Merci Jean pour avoir si bien saisi ce pan ignoré de la vie ordinaire (!) d'une classe de maternelle. Quand à l'occasion d'une épidémie de grippe, on se prend à dire "aujourd'hui c'est léger, aujourd'hui je n'ai pas une barre au ventre en arrivant à l'école, aujourd'hui la parole coule plus facilement" et qu'on se rend compte : aujourd'hui X n'est pas là! Et le lendemain, quand X revient, la joie non feinte de le voir arriver heureux et confiant, en ne sachant pas si on va finir la journée au bord des larmes ou touché -souvent les deux- par un mot nouveau apparu, un gros câlin spontané, un échange vrai entre X et les autres qu'il a peut-être fallu protéger à un autre moment d'un éclat de rage. Et le sentiment d'échec contre lequel il faut lutter quand on est obligé d'admettre que les jours sans AVS on ne peut plus l'accepter car humainement, on ne peut plus ni protéger les autres ni le protéger contre lui-même. Et son visage, son nom qui apparait sans crier gare, qui revient des années après, qui pose une question qu'on ne comprend pas mais qui taraude.
Ce nom qui revient en groupe de parole AGSAS, seule instance qui m'aura sauvée de la folie, une autre année.
Mylène

Cris et éclats

8h20 : la grille s'ouvre. On se surprend déjà à guetter l'arriver de cet enfant qui va mal et qui manifeste sa détresse par des agissements totalement incontrôlés. Ce n'est pas très étonnant, cet enfant fait partie de soi désormais puisque pas même, une fois la classe terminée, on peut l'oublier.

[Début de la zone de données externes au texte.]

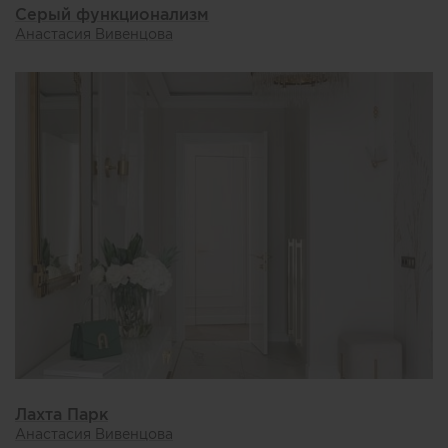
Серый функционализм
Анастасия Вивенцова
Лахта Парк
Анастасия Вивенцова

Il est là, présent et c'est pour lui, une fois les préparations de classe terminées qu'on aménage son quotidien du lendemain pour "essayer" de le canaliser.
Essayer, tenter, se sentir impuissant, y croire de nouveau, s'effondrer suite à une nouvelle crise - beaucoup plus forte que la précédente.
Il se fait du mal, il nous fait du mal. Et JE ne sais plus comment agir.